Each device consists of two entries. The first is the device containing the metadata (if any); the second is the one containing the data. A Maximum of 64 metadata/data device entries are supported up to target version 1.8.0. 1.9.0 supports up to 253 which is enforced by the used MD kernel runtime.

If a drive has failed or is missing at creation time, a ‘-‘ can be given for both the metadata and data drives for a given position.

Example Tables

# RAID4 - 4 data drives, 1 parity (no metadata devices)
# No metadata devices specified to hold superblock/bitmap info
# Chunk size of 1MiB
# (Lines separated for easy reading)

0 1960893648 raid \
        raid4 1 2048 \
        5 - 8:17 - 8:33 - 8:49 - 8:65 - 8:81

# RAID4 - 4 data drives, 1 parity (with metadata devices)
# Chunk size of 1MiB, force RAID initialization,
#       min recovery rate at 20 kiB/sec/disk

0 1960893648 raid \
        raid4 4 2048 sync min_recovery_rate 20 \
        5 8:17 8:18 8:33 8:34 8:49 8:50 8:65 8:66 8:81 8:82

Status Output

‘dmsetup table’ displays the table used to construct the mapping.
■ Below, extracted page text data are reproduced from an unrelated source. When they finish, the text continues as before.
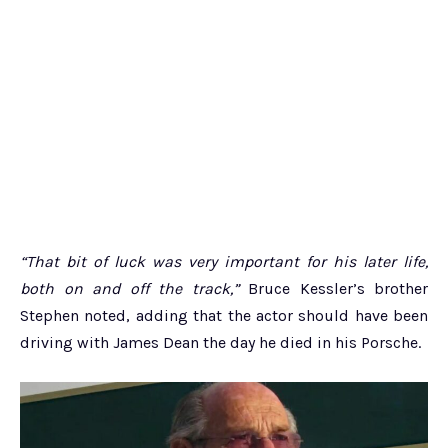
“That bit of luck was very important for his later life,
both on and off the track,”
Bruce Kessler’s brother
Stephen noted, adding that the actor should have been
driving with James Dean the day he died in his Porsche.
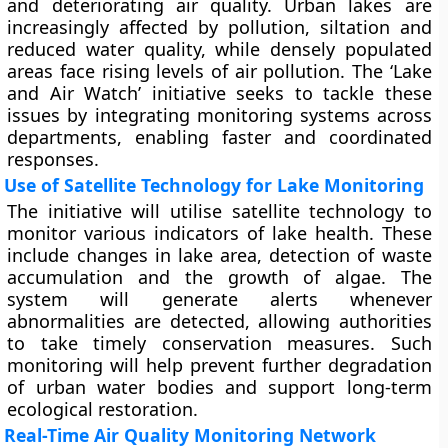
and deteriorating air quality. Urban lakes are
increasingly affected by pollution, siltation and
reduced water quality, while densely populated
areas face rising levels of air pollution. The ‘Lake
and Air Watch’ initiative seeks to tackle these
issues by integrating monitoring systems across
departments, enabling faster and coordinated
responses.
Use of Satellite Technology for Lake Monitoring
The initiative will utilise satellite technology to
monitor various indicators of lake health. These
include changes in lake area, detection of waste
accumulation and the growth of algae. The
system will generate alerts whenever
abnormalities are detected, allowing authorities
to take timely conservation measures. Such
monitoring will help prevent further degradation
of urban water bodies and support long-term
ecological restoration.
Real-Time Air Quality Monitoring Network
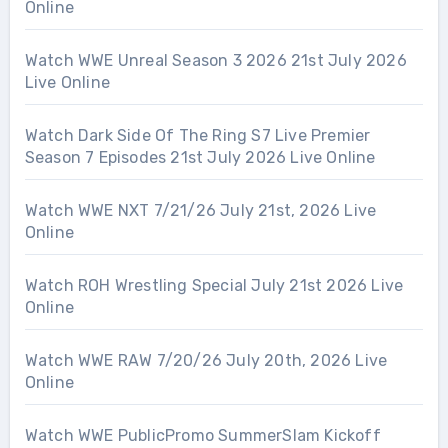
Online
Watch WWE Unreal Season 3 2026 21st July 2026
Live Online
Watch Dark Side Of The Ring S7 Live Premier
Season 7 Episodes 21st July 2026 Live Online
Watch WWE NXT 7/21/26 July 21st, 2026 Live
Online
Watch ROH Wrestling Special July 21st 2026 Live
Online
Watch WWE RAW 7/20/26 July 20th, 2026 Live
Online
Watch WWE PublicPromo SummerSlam Kickoff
The optional parameters are always printed in the order listed above with “sync” or “nosync” always output ahead of the other arguments, regardless of the order used when originally loading the table. Arguments that can be repeated are ordered by value.

‘dmsetup status’ yields information on the state and health of the array. The output is as follows (normally a single line, but expanded here for clarity):

1: <s> <l> raid \
2:      <raid_type> <#devices> <health_chars> \
3:      <sync_ratio> <sync_action> <mismatch_cnt>

Line 1 is the standard output produced by device-mapper.
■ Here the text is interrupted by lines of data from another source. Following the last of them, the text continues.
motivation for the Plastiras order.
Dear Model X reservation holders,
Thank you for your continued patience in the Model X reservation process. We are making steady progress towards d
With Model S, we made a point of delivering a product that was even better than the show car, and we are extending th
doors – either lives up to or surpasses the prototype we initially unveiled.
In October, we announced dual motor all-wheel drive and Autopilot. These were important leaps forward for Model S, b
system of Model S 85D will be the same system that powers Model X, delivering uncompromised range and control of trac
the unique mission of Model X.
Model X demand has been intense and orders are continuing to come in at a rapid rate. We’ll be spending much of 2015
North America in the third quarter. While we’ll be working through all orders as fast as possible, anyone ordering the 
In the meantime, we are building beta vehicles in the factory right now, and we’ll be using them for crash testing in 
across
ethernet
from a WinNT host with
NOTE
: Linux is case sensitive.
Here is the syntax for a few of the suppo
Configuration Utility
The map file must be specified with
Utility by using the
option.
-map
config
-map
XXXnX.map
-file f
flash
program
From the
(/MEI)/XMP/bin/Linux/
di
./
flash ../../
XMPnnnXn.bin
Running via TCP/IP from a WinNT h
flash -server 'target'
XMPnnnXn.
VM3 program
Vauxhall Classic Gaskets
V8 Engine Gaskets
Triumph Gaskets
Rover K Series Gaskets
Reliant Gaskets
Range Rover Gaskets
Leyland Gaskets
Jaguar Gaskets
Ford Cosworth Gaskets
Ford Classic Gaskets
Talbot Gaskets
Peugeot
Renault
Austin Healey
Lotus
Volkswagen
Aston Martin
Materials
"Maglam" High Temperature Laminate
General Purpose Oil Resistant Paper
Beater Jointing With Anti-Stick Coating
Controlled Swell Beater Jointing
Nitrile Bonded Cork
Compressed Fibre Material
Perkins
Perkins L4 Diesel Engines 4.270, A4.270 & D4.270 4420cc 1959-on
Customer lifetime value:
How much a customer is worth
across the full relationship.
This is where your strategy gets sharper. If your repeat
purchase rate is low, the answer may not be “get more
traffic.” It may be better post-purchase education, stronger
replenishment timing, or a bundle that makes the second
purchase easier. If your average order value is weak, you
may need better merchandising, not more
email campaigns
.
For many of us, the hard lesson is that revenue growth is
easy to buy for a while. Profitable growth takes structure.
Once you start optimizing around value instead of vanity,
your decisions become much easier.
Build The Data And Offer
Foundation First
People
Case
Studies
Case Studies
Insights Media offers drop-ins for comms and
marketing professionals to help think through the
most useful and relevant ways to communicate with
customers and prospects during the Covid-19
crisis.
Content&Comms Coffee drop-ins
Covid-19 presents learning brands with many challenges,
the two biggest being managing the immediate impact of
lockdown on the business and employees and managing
Line 2 & 3 are produced by the raid target and are best explained by example:

0 1960893648 raid raid4 5 AAAAA 2/490221568 init 0

Here we can see the RAID type is raid4, there are 5 devices - all of which are ‘A’live, and the array is 2/490221568 complete with its initial recovery. Here is a fuller description of the individual fields:

<raid_type> Same as the <raid_type> used to create the array.
<health_chars>

One char for each device, indicating:

  • ‘A’ = alive and in-sync
  • ‘a’ = alive but not in-sync
  • ‘D’ = dead/failed.
<sync_ratio> The ratio indicating how much of the array has undergone the process described by ‘sync_action’. If the ‘sync_action’ is “check” or “repair”, then the process of “resync” or “recover” can be considered complete.
<sync_action>

One of the following possible states:

idle
  • No synchronization action is being performed.
frozen
  • The current action has been halted.
resync
  • Array is undergoing its initial synchronization or is resynchronizing after an unclean shutdown (possibly aided by a bitmap).
recover
  • A device in the array is being rebuilt or replaced.
check
  • A user-initiated full check of the array is being performed. All blocks are read and checked for consistency. The number of discrepancies found are recorded in <mismatch_cnt>. No changes are made to the array by this action.
repair
  • The same as “check”, but discrepancies are corrected.
reshape
  • The array is undergoing a reshape.
<mismatch_cnt> The number of discrepancies found between mirror copies in RAID1/10 or wrong parity values found in RAID4/5/6. This value is valid only after a “check” of the array is performed. A healthy array has a ‘mismatch_cnt’ of 0.
<data_offset> The current data offset to the start of the user data on each component device of a raid set (see the respective raid parameter to support out-of-place reshaping).
<journal_char>
  • ‘A’ - active write-through journal device.
  • ‘a’ - active write-back journal device.
  • ‘D’ - dead journal device.
  • ‘-‘ - no journal device.

Message Interface

The dm-raid target will accept certain actions through the ‘message’ interface. (‘man dmsetup’ for more information on the message interface.) These actions include:

“idle” Halt the current sync action.
“frozen” Freeze the current sync action.
“resync” Initiate/continue a resync.
“recover” Initiate/continue a recover process.
“check” Initiate a check (i.e. a “scrub”) of the array.
“repair” Initiate a repair of the array.

Discard Support

The implementation of discard support among hardware vendors varies. When a block is discarded, some storage devices will return zeroes when the block is read. These devices set the ‘discard_zeroes_data’ attribute. Other devices will return random data. Confusingly, some devices that advertise ‘discard_zeroes_data’ will not reliably return zeroes when discarded blocks are read! Since RAID 4/5/6 uses blocks from a number of devices to calculate parity blocks and (for performance reasons) relies on ‘discard_zeroes_data’ being reliable, it is important that the devices be consistent. Blocks may be discarded in the middle of a RAID 4/5/6 stripe and if subsequent read results are not consistent, the parity blocks may be calculated differently at any time; making the parity blocks useless for redundancy. It is important to understand how your hardware behaves with discards if you are going to enable discards with RAID 4/5/6.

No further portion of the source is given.